Use CrateDB With SQLPad, a Self-Hosted Query Tool and Visualizer

2018-05-04, by Naomi Slater

SQLPad is a self-hosted web app for writing and running SQL queries and visualizing the results. Its goal is to be a simple tool for exploratory data work and visualizations, ideal for data analysts who would prefer to work in SQL.

SQLPad has native support for CrateDB, and is designed to be run on an internal network for a single team. All connections and all queries can be accessed, run, and edited by anyone with access to the app.

In this post I will show you how to get set up with CrateDB and SQLPad on macOS, but these instructions should be trivially adaptable for Linux or Windows.

Install CrateDB

If you don't already have CrateDB running locally, it's very easy to get set up.

Run this command:

$ bash -c "$(curl -L try.crate.io)"

This command downloads CrateDB and runs it from the tarball. If you'd like to install CrateDB more permanently, or you are using Windows, check out our collection of super easy one-step install guides.

If you're using the command above, it should pop open the CrateDB admin UI for you automatically once it has finished. Otherwise, head over to http://localhost:4200/#/help in your browser.

You should see something like this:

Get Some Data

If you’re playing around with a fresh CrateDB install, chances are you don't have any data. So let's import some tweets.

But wait!

Before you click on anything, we need to make some preparations.

The tweet import feature creates a tweets table for us with a bunch of fulltext indexes.

But for the purposes of this demonstration, we want to slice and dice the text using aggregate functions. So fulltext indexes are not what we want.

Instead, head on over to the console by selecting the console icon from the left-hand navigation menu.

You should see something like this:

Copy and past the following SQL into this text box:

CREATE TABLE "tweets" ( 
    "account_user" OBJECT,
    "created_at" TIMESTAMP, 
    "id" STRING,
    "retweeted" BOOLEAN, 
    "source" STRING, 
    "text" STRING, 
    PRIMARY KEY ("id")
)

Then select EXECUTE QUERY.

Don't worry. If you've already created a tweets table, you can drop it with this:

DROP TABLE IF EXISTS "tweets";

Once you're done, you should have a brand new tweets table.

You can verify this by heading on over to the tables browser by selecting the tables icon from the left-hand navigation menu.

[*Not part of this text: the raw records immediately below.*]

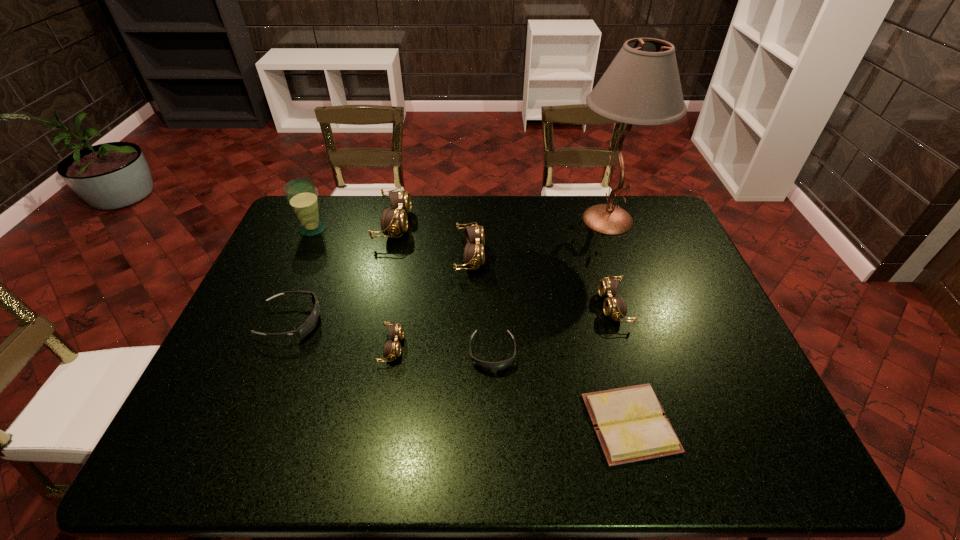 Where is `table lamp`? table lamp is located at coordinates (642, 86).

At what (x,y) coordinates should I click in order to perform the action: click on the second tallest object. Please return your answer as a coordinate pair (x, y). Looking at the image, I should click on (302, 196).

Locate an element on the screen. The height and width of the screenshot is (540, 960). glass is located at coordinates (302, 196).

Find the location of a particular element. The height and width of the screenshot is (540, 960). the biggest brown goggles is located at coordinates (393, 221).

Identify the location of the tallest goggles. (393, 221).

Identify the location of the second brown goggles from right to left. (474, 255).

The height and width of the screenshot is (540, 960). Find the location of `the fifth shortest goggles`. the fifth shortest goggles is located at coordinates point(474,255).

Where is `the rightmost brown goggles`? This screenshot has height=540, width=960. the rightmost brown goggles is located at coordinates (614, 307).

Image resolution: width=960 pixels, height=540 pixels. Find the location of `the third tallest goggles`. the third tallest goggles is located at coordinates (614, 307).

Identify the location of the bigger black goggles. (310, 323). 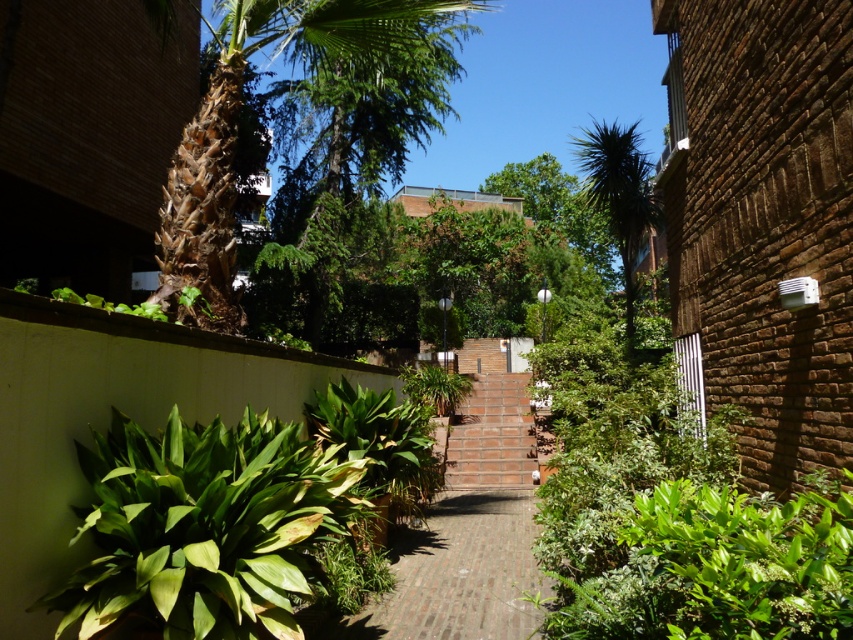 Question: Is brick at center closer to the viewer compared to brown textured palm tree at upper left?

Choices:
 (A) no
 (B) yes

Answer: (B)

Question: Does brick at center appear under brown textured palm tree at upper left?

Choices:
 (A) no
 (B) yes

Answer: (B)

Question: Which point appears closest to the camera in this image?

Choices:
 (A) (218, 248)
 (B) (438, 612)
 (C) (637, 241)

Answer: (B)

Question: Which of these objects is positioned farthest from the green leafy palm tree at center?

Choices:
 (A) brown textured palm tree at upper left
 (B) brick at center

Answer: (A)

Question: Can you confirm if brick at center is positioned below green leafy palm tree at center?

Choices:
 (A) yes
 (B) no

You should see something like this:

Perfect!

We're ready to start importing some tweets.

Head back over to the help screen by selecting the help icon from the left-hand navigation menu.

Now, select IMPORT TWEETS FOR TESTING and follow the instructions to authenticate your Twitter account.

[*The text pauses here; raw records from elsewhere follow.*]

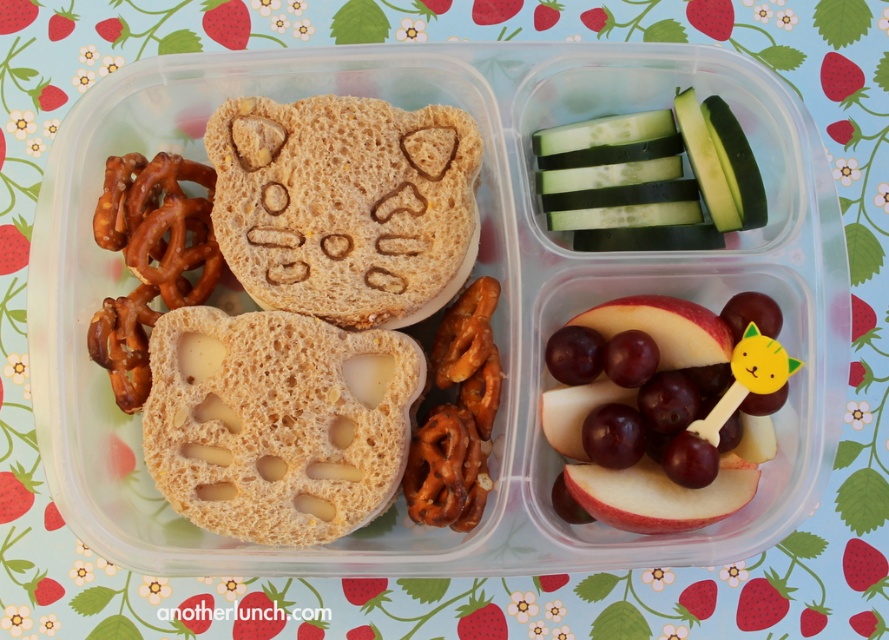 Can you confirm if peanut butter sandwich at left is bigger than brown crunchy pretzel at left?

Indeed, peanut butter sandwich at left has a larger size compared to brown crunchy pretzel at left.

Who is positioned more to the left, peanut butter sandwich at left or brown crunchy pretzel at left?

brown crunchy pretzel at left is more to the left.

Does point (319, 192) come farther from viewer compared to point (133, 330)?

Yes, point (319, 192) is farther from viewer.

Locate an element on the screen. The image size is (889, 640). peanut butter sandwich at left is located at coordinates (310, 314).

Is point (405, 189) farther from camera compared to point (562, 371)?

Yes, it is behind point (562, 371).

Where is `peanut butter sandwich at left`? The width and height of the screenshot is (889, 640). peanut butter sandwich at left is located at coordinates (310, 314).

Between point (388, 268) and point (770, 385), which one is positioned behind?

Positioned behind is point (388, 268).

The height and width of the screenshot is (640, 889). Find the location of `peanut butter sandwich at left`. peanut butter sandwich at left is located at coordinates (310, 314).

Is point (679, 445) positioned before point (165, 168)?

Yes, point (679, 445) is closer to viewer.

Which of these two, red matte apple at center or brown crunchy pretzel at left, stands shorter?

Standing shorter between the two is red matte apple at center.

Does point (631, 476) come behind point (119, 349)?

No, (631, 476) is in front of (119, 349).

Where is `red matte apple at center`? This screenshot has height=640, width=889. red matte apple at center is located at coordinates (663, 408). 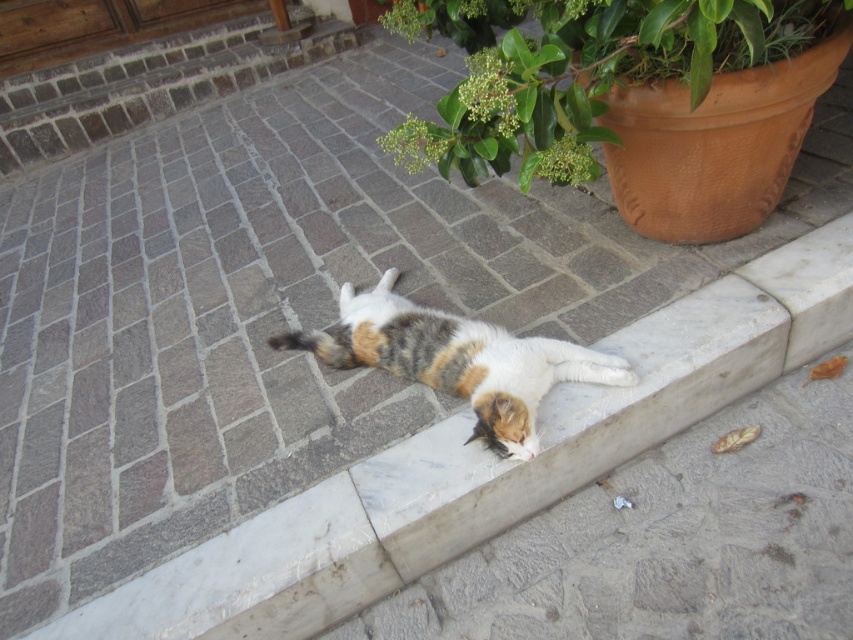 You are a gardener who needs to water the green leafy plant at upper center without disturbing the calico fur cat at center. If your watering can has a range of 50 centimeters, can you reach the plant from where you are standing next to the cat?

The distance between the green leafy plant at upper center and the calico fur cat at center is 54.58 centimeters. Since the watering can only reaches 50 centimeters, you cannot water the plant from next to the cat without moving closer.

You are a gardener who wants to move the calico fur cat at center to a safer spot away from the green leafy plant at upper center. Which direction should you move the cat to get it farther from the plant?

Move the calico fur cat at center to the left side, away from the green leafy plant at upper center, since the plant is located to the right of the cat.

You are a gardener looking at the scene. You need to water the green leafy plant at upper center and the calico fur cat at center. Which one is closer to your right side?

The green leafy plant at upper center is to the right of calico fur cat at center, so it is closer to your right side. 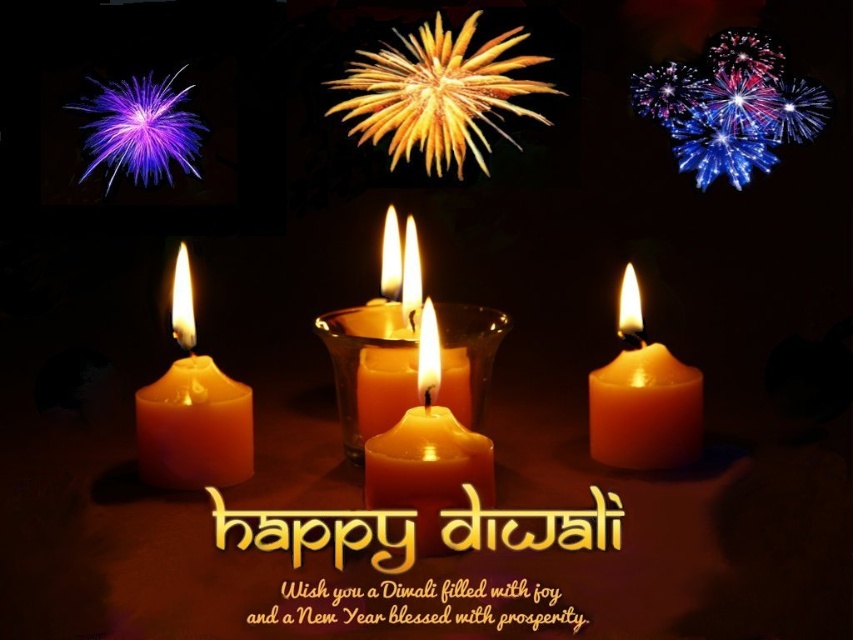 Question: Can you confirm if matte orange candle at lower left is positioned to the right of matte orange candle at center?

Choices:
 (A) no
 (B) yes

Answer: (A)

Question: Considering the real-world distances, which object is closest to the matte wax candle at center?

Choices:
 (A) sparkling glass fireworks at upper right
 (B) matte orange candle at center
 (C) matte orange candle at lower left

Answer: (B)

Question: Based on their relative distances, which object is nearer to the matte orange candle at center?

Choices:
 (A) sparkling glass fireworks at upper right
 (B) matte orange candle at lower left

Answer: (B)

Question: Which object is positioned closest to the matte wax candle at center?

Choices:
 (A) sparkling glass fireworks at upper right
 (B) matte orange candle at lower right

Answer: (B)

Question: Where is matte orange candle at lower left located in relation to matte orange candle at lower right in the image?

Choices:
 (A) right
 (B) left

Answer: (B)

Question: Is matte orange candle at lower left to the left of matte orange candle at lower right from the viewer's perspective?

Choices:
 (A) yes
 (B) no

Answer: (A)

Don't worry. This isn’t going to post anything on your behalf. It doesn’t even look at your tweets. All this does is import a bunch of recent public tweets.

If the tweet import counter seems to pause after a thousand or so, stop and then start the import again. You've probably just run into a Twitter per-request limit.

Do this as many times as you have patience for. Over ten thousand tweets total is probably a good number to aim for. We want as many as possible so that our visualizations will be interesting.

After you're done, head back over to the tables browser.

You should see that the tweets table is full of records:

We can move on.

Get SQLPad Running

The SQLPad provides full installation and administration documentation.

But for the purposes of this post, I will show you how to quickly get up-and-running with a local SQLPad install.

First of all, you will need Node.js installed. On macOS, you can do this with Homebrew, like so:

$ brew update
$ brew install node

Once that's done, install SQLPad, like so:

npm install sqlpad -g

Then you can start SQLPad, like so:

sqlpad --port 8080

Port 8080 is an arbitrary choice. You can choose whatever port you like, or omit this option entirely if you're happy with SQLPad choosing a port number at random.

If you visit http://localhost:8080/, you should see a page like this:

From here, select Sign Up, and follow the instructions. This information is stored locally by SQLPad.

After signing up, you can sign in.

Connect to CrateDB

Once you're signed in, you should see a screen like this:

From here, select your username from the right-hand side of the top navigation menu, and then select Configurations.

You should see a screen like this:

Select New Connection.

A modal dialogue should pop up. Start filling it out, and after you select the Crate driver, some more options will appear.

You should fill the whole thing out like this:

Select Test if you want to test that everything is working.

If you get an error, make sure that CrateDB is running and that you have the hostname and port number correct.

When you're done, select Save.

You should see something like this:

Run Your First Query

Select New Query from the top navigation menu.

On the screen that comes up, you should see a query window, and a list of tables on the left-hand side. If you click into the tables, you will be shown the table schema. It should look something like this:

At this point, feel free to play with the data and see what's available. A simple SELECT * FROM tweets will get you going.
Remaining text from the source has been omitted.